- [Task to complete]:
Exactly as written, reproduce the lines from the beginning of the data through the line containing "Мониторинг и анализ показателей деятельности"; the pictures are not reproduced.

(Page-level text extractions)

# # #

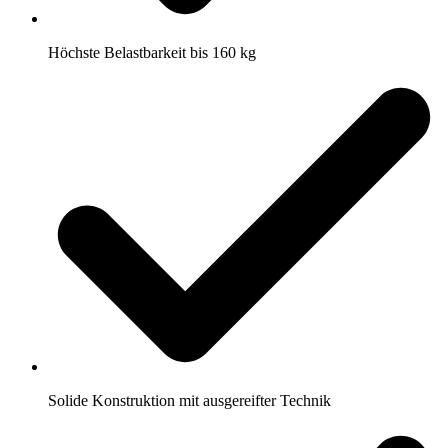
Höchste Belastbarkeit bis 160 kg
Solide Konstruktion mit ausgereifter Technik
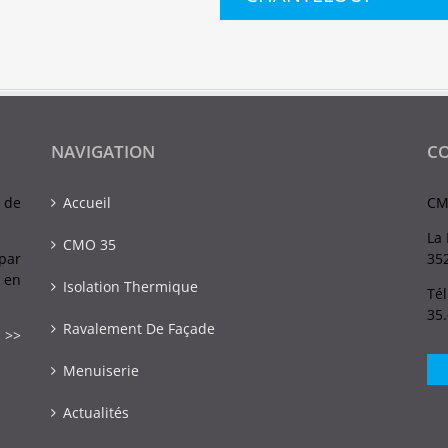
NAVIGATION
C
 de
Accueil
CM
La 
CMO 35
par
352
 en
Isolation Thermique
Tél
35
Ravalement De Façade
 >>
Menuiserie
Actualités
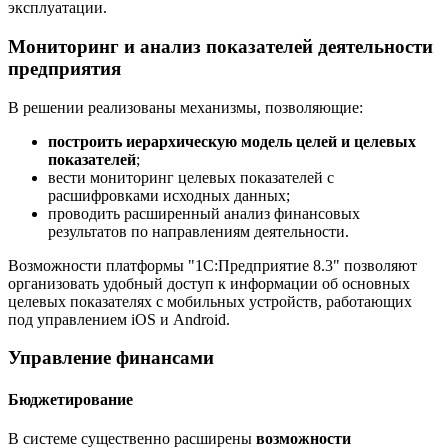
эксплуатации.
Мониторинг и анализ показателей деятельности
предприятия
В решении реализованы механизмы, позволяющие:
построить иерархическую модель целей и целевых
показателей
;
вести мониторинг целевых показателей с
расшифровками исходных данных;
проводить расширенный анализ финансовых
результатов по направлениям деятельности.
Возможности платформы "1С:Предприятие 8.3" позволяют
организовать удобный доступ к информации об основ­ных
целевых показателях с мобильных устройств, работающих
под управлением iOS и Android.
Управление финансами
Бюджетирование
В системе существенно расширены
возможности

# # #

- [Solved exercise]:
Höchste Belastbarkeit bis 160 kg
Solide Konstruktion mit ausgereifter Technik
NAVIGATION
C
 de
Accueil
CM
La 
CMO 35
par
352
 en
Isolation Thermique
Tél
35
Ravalement De Façade
 >>
Menuiserie
Actualités
эксплуатации.
Мониторинг и анализ показателей деятельности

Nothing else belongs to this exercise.